Optical Coherence Tomography (OCT) As a Tool to Identify Idiopathic Intracranial Hypertension in Pediatric Patients Under GH Therapy

Presentation Number: MON-0140
Date of Presentation: June 23rd, 2014

Thais Kataoka Homma1, Rafael Estevão de Angelis1, Cristiane Kochi1, Eduarda Tebet Ajeje1, Marco Bonini Filho1, Davi Chen Wu1 and Carlos Alberto Longui*2
1Santa Casa SP, Sao Paulo, Brazil, 2Santa Casa SP School of Medical Sciences, Sao Paulo, Brazil

Abstract

BACKGROUND: Headache is a common complaint in children, and its onset or worsening can occur during GH treatment, requiring differential diagnosis with idiopathic intracranial hypertension (IIH) (1). Complete ophthalmologic examination, angiography, SNCMRI and cerebrospinal fluid pressure measurement have been used to confirm the diagnosis. The availability of third-generation equipments and reference values for children (2), allowed the use of optical coherence tomography (OCT) as tool to identify IIH (3). AIM: To determine the retinal nerve fiber layer (RNFL) thickness measured by OCT in patients treated with GH. PATIENTS AND METHODS: 43 patients aged between 5.6 and 19.7 years, 24 boys and 19 girls, with no ocular disease, receiving GH for 1.83 (0.25-7.4) years. Clinically relevant headache was present in only 2 girls. Papilledema was detected by direct ophthalmoscopy in 18/43 patients (9M:9F). RNFL thickness were determined by using the OCT device TOPCON 3D OCT 1000, Japan.

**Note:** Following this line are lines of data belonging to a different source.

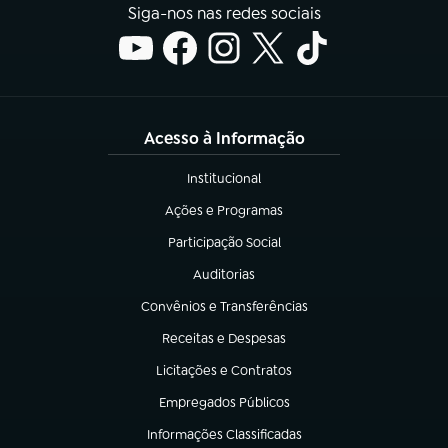
Siga-nos nas redes sociais
Acesso à Informação
Institucional
(abre em nova aba)
Ações e Programas
(abre em nova aba)
Participação Social
(abre em nova aba)
Auditorias
(abre em nova aba)
Convênios e Transferências
(abre em nova aba)
Receitas e Despesas
(abre em nova aba)
Licitações e Contratos
(abre em nova aba)
Empregados Públicos
(abre em nova aba)
Informações Classificadas
(abre em nova aba)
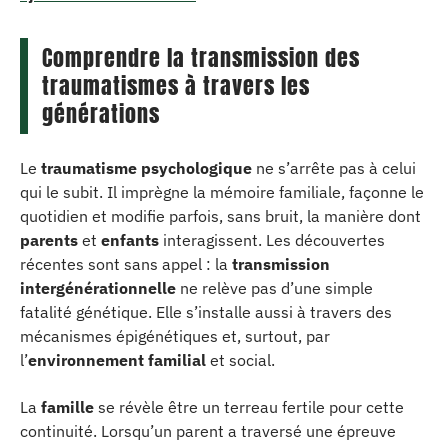
Comprendre la transmission des
traumatismes à travers les
générations
Le
traumatisme psychologique
ne s’arrête pas à celui
qui le subit. Il imprègne la mémoire familiale, façonne le
quotidien et modifie parfois, sans bruit, la manière dont
parents
et
enfants
interagissent. Les découvertes
récentes sont sans appel : la
transmission
intergénérationnelle
ne relève pas d’une simple
fatalité génétique. Elle s’installe aussi à travers des
mécanismes épigénétiques et, surtout, par
l’
environnement familial
et social.
La
famille
se révèle être un terreau fertile pour cette
continuité. Lorsqu’un parent a traversé une épreuve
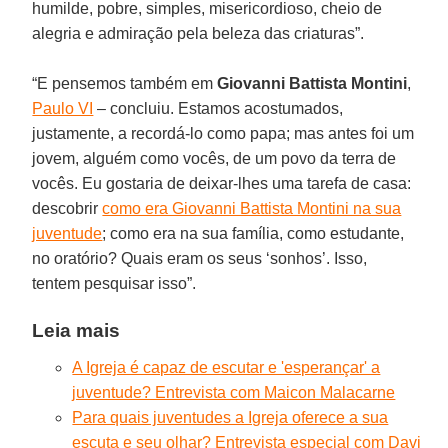
humilde, pobre, simples, misericordioso, cheio de
alegria e admiração pela beleza das criaturas”.
“E pensemos também em
Giovanni Battista Montini
,
Paulo VI
– concluiu. Estamos acostumados,
justamente, a recordá-lo como papa; mas antes foi um
jovem, alguém como vocês, de um povo da terra de
vocês. Eu gostaria de deixar-lhes uma tarefa de casa:
descobrir
como era Giovanni Battista Montini na sua
juventude
; como era na sua família, como estudante,
no oratório? Quais eram os seus ‘sonhos’. Isso,
tentem pesquisar isso”.
Leia mais
A Igreja é capaz de escutar e 'esperançar' a
juventude? Entrevista com Maicon Malacarne
Para quais juventudes a Igreja oferece a sua
escuta e seu olhar? Entrevista especial com Davi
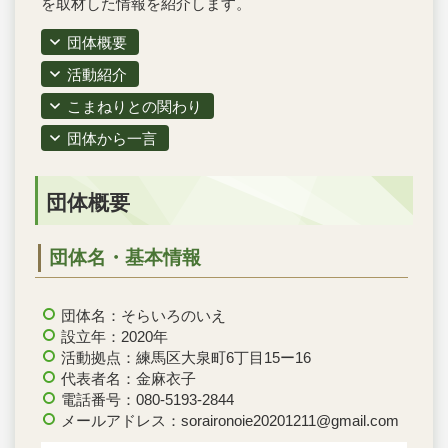
を取材した情報を紹介します。
団体概要
活動紹介
こまねりとの関わり
団体から一言
団体概要
団体名・基本情報
団体名：そらいろのいえ
設立年：2020年
活動拠点：練馬区大泉町6丁目15ー16
代表者名：金麻衣子
電話番号：080-5193-2844
メールアドレス：soraironoie20201211@gmail.com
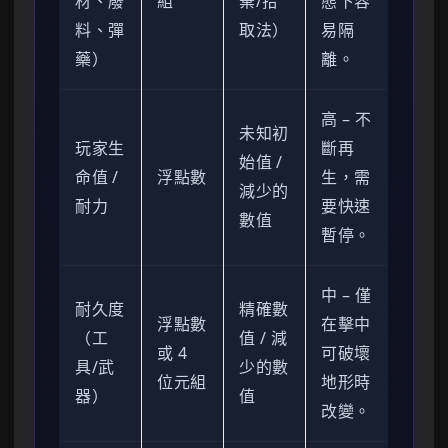
材、廢
組
棄/拾
態下容
料、彈
取法）
易隔
藥）
離。
高 – 不
未知初
玩家生
斷再
始值 /
命值 /
浮點數
生，需
減少的
耐力
要快速
數值
暫停。
中 – 僅
耐久度
精確數
浮點數
在擊中
（工
值 / 減
或 4
可破壞
具/武
少的數
位元組
地形時
器）
值
改變。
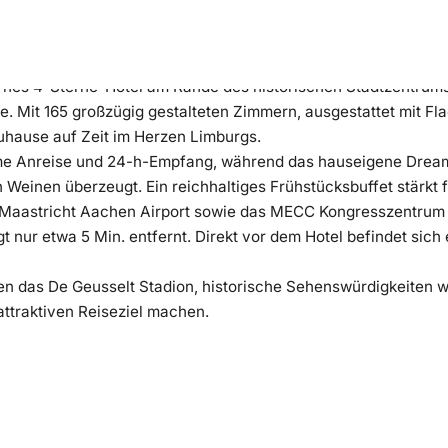
rnes 4-Sterne-Hotel am Rande des historischen Stadtzentrums 
e. Mit 165 großzügig gestalteten Zimmern, ausgestattet mit Fl
uhause auf Zeit im Herzen Limburgs.
e Anreise und 24-h-Empfang, während das hauseigene Dreamz
 Weinen überzeugt. Ein reichhaltiges Frühstücksbuffet stärkt 
 Maastricht Aachen Airport sowie das MECC Kongresszentrum 
t nur etwa 5 Min. entfernt. Direkt vor dem Hotel befindet sich 
en das De Geusselt Stadion, historische Sehenswürdigkeiten wi
attraktiven Reiseziel machen.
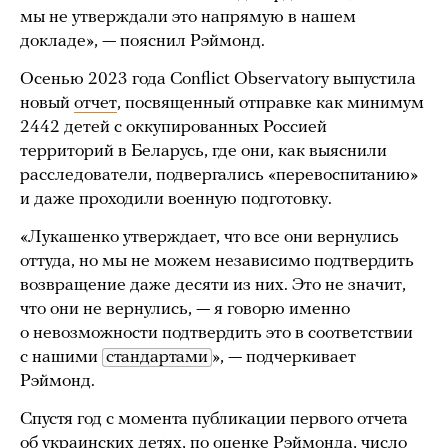
мы не утверждали это напрямую в нашем
докладе», — пояснил Рэймонд.
Осенью 2023 года Conflict Observatory выпустила
новый
отчет
, посвященный отправке как минимум
2442 детей с оккупированных Россией
территорий в Беларусь, где они, как выяснили
расследователи, подвергались «перевоспитанию»
и даже проходили военную подготовку.
«Лукашенко утверждает, что все они вернулись
оттуда, но мы не можем независимо подтвердить
возвращение даже десяти из них. Это не значит,
что они не вернулись, — я говорю именно
о невозможности подтвердить это в соответствии
с нашими
стандартами
», — подчеркивает
Рэймонд.
Спустя год с момента публикации первого отчета
об украинских детях, по оценке Рэймонда, число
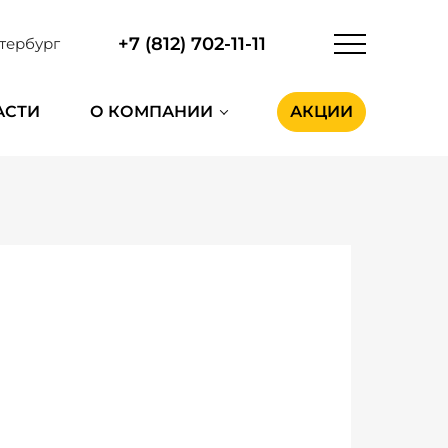
+7 (812) 702-11-11
тербург
АСТИ
О КОМПАНИИ
АКЦИИ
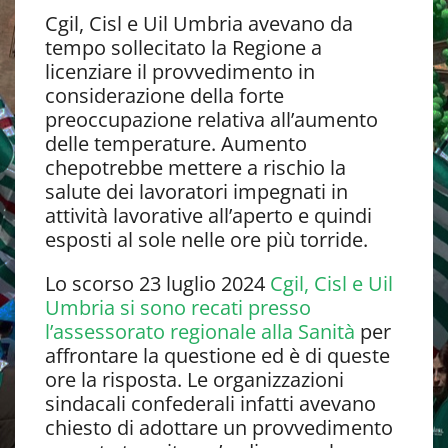
Cgil, Cisl e Uil Umbria avevano da
tempo sollecitato la Regione a
licenziare il provvedimento in
considerazione della forte
preoccupazione relativa all’aumento
delle temperature. Aumento
chepotrebbe mettere a rischio la
salute dei lavoratori impegnati in
attività lavorative all’aperto e quindi
esposti al sole nelle ore più torride.
Lo scorso 23 luglio 2024
Cgil, Cisl e Uil
Umbria si sono recati presso
l’assessorato regionale alla Sanità
per
affrontare la questione ed è di queste
ore la risposta. Le organizzazioni
sindacali confederali infatti avevano
chiesto di adottare un provvedimento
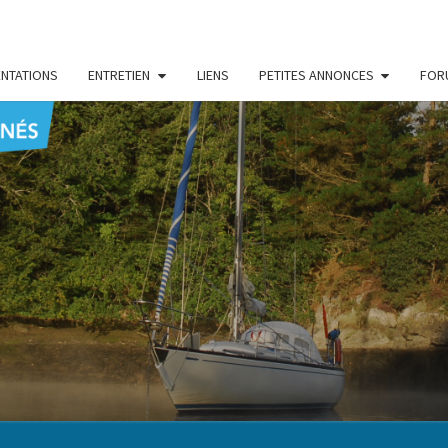
NTATIONS
ENTRETIEN
LIENS
PETITES ANNONCES
FOR
CENT
Le Blog
Des
Passionnés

The RNFL results were corrected according to the reference values for age and expressed as SDS scores (2). RESULTS: Average RNFL: -0.67(±1.40); Superior RNFL: -0.87(±1.14); Temporal RNFL: -0.24(±1.3); Nasal RNFL 0.72(±1.8); Inferior RNFL 1.14(±1.1). There was no correlation of RNFL thickness with BMI, height, duration of GH therapy, GH peak or IGF1 values. Comparing patients with and without papilledema we found significant differences between the two groups, with higher values of average RNFL thickness (-0.17 vs 1.13; t test, p:0.016); nasal RNFL (1.5 vs 0.26; t test, p:0.029) and superior RNFL (-0.5 vs -1.27; t test, p:0.027) in the papilledema group. There was no correlation between clinical features and the presence of papilledema. The broad dispersion of RNFL thickness did not allow the definition of a cut off value to identify papilledema risk, although the majority of patients with papilledema had RNFL nasal values higher than zero SDS. Prospective studies comparing OCT RNFL values before and after GH therapy should discriminate better those patients under risk of relevant clinical papilledema. We concluded that OCT is a noninvasive method that can be used to identify incipient IIH in pediatric patients under GH therapy, allowing the selection of those who need invasive CSF measurement.